Doctors advise against school drug testing

Filed under: Teens, Health & Safety: Babies, Alcohol & Drugs

When Christy was a teenager, I would have done anything to protect her from the dangers of the world and her own bad judgment. While I know now that her struggles did not involve drugs, there was a time when I was not so sure. If the option to have her drug-tested had been available, I probably would have done it.

The American Academy of Pediatrics is now advising against the practice of schools drug testing kids. Besides being inaccurate, they say the testing can result in kids using even more dangerous drugs; avoiding marijuana and turning to substances such as alcohol, inhalants and Ecstasy, which are not detectable with standard drug testing.

They also claim that drug testing does not curtail drug use and that kids know about the many methods available for defeating the tests.
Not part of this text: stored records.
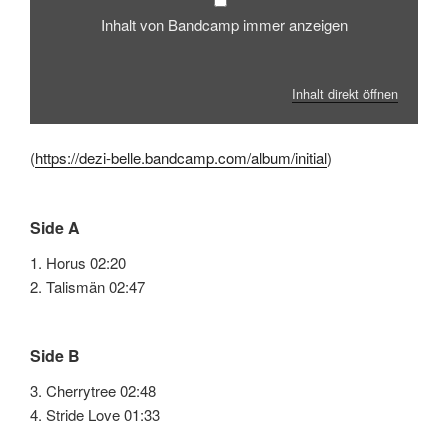
Inhalt von Bandcamp immer anzeigen
Inhalt direkt öffnen
(
https://dezi-belle.bandcamp.com/album/initial
)
Side A
1. Horus 02:20
2. Talismän 02:47
Side B
3. Cherrytree 02:48
4. Stride Love 01:33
A quick search on the Internet results in pages of advice and products designed to expressly for that purpose.

They also warn of the "resentment, distrust and suspicion" that drug testing creates between kids and those who would test them. What is at issue, according to the doctors, is the lack of substance abuse and mental health programs suitable for the treatment of children. The report suggests that a more appropriate response to a parent's suspicions of drug or alcohol use would be to consult the family physician.

It seems to me that by the time a parent gets scared enough to resort to drug testing, the "distrust and suspicion" is already there. Of course education is an important tool in keeping kids away from drugs, and at six years old Ellie already knows about the dangers. But if the message didn't take and I thought she was dabbling in them, I think I would not hesitate to test her. What about you? Would you drug test your kid?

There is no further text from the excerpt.